Wednesday 16 October 2013

My First Tutorial!! *Blush*

Wow! Bit of a big moment this!

I've been making Christmas Stockings as presents for our immediate family and I suddenly thought it would be great to show off how I did it. I never do things the easy way if there's a harder path so I kinda had to wing it a bit. I was really lucky enough to get hold of 10 squares of material at the Shrewsbury Folk Festival. There is a lady who runs a stall there and she sells old sari and scarf materials and she was selling these squares off at 5 for a fiver. So I had two! At the time I had no idea what I was going to do with them but they were so beautiful and different.

Once I had hit on the idea for Stockings I started trawling Pinterest. Wow. There are a lot of fancy and not so fancy stockings out there! I had a rough idea of what I wanted and this is how I did it!

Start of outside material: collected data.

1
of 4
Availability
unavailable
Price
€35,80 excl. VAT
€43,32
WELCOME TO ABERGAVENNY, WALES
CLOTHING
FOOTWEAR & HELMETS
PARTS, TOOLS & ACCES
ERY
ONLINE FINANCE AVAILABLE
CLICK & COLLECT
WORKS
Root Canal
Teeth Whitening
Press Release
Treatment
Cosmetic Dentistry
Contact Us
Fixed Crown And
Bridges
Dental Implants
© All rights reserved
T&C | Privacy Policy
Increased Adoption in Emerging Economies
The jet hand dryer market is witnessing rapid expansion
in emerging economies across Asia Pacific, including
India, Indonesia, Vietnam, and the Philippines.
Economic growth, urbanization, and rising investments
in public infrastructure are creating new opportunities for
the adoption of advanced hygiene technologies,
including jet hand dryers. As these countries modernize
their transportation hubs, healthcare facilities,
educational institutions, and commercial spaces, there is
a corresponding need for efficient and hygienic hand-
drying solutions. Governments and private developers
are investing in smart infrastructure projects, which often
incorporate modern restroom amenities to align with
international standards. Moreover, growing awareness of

Ok, so when I got the material it had that gold border along 3 sides. I carefully unpicked and trimmed the excess off and saved it in my stash/notions box. As you can see, this one is a lovely sequinned piece. Then I made a template for the stocking shape. I had to do this for each Stocking individually as they were all different sizes (d'oh!). So when you have you shape place it on the wrong side of your fabric like this:
 Excuse Pumpkins' hand in there! For some of the other Stockings I had to have a seperate toe template and cut it out of the bit in the middle at the bottom, if you see what I mean. So, now you use this template to also cut out your batting to pad the Stocking out. When you've got all three things cut out and pinned together it should look like this:
 Pumpkin is determined to 'help'! Ok, so from the bottom, Stocking material wrong side up, batting, then lining right side up.
 Here you can just about see where I've had to cut a seperate toe and have joined them together. I will just stitch this together as a seam. Once you've done that, fold it in half right side to right side, with the lining uppermost, and stitch together! I just used a three point zig-zag stitch to give it lots of strength.
 Here's one with an extra toe. I quite like the rustic joining on this one.
Here's one that I 'disguised' with some edging from another square. I pinned these in place under the batting before stitching all the way round to keep them secure.

When I've finished all the Stockings I'll show you.

Wow! Hope that's ok for you to follow and makes sense!? Ask questions if it isn't.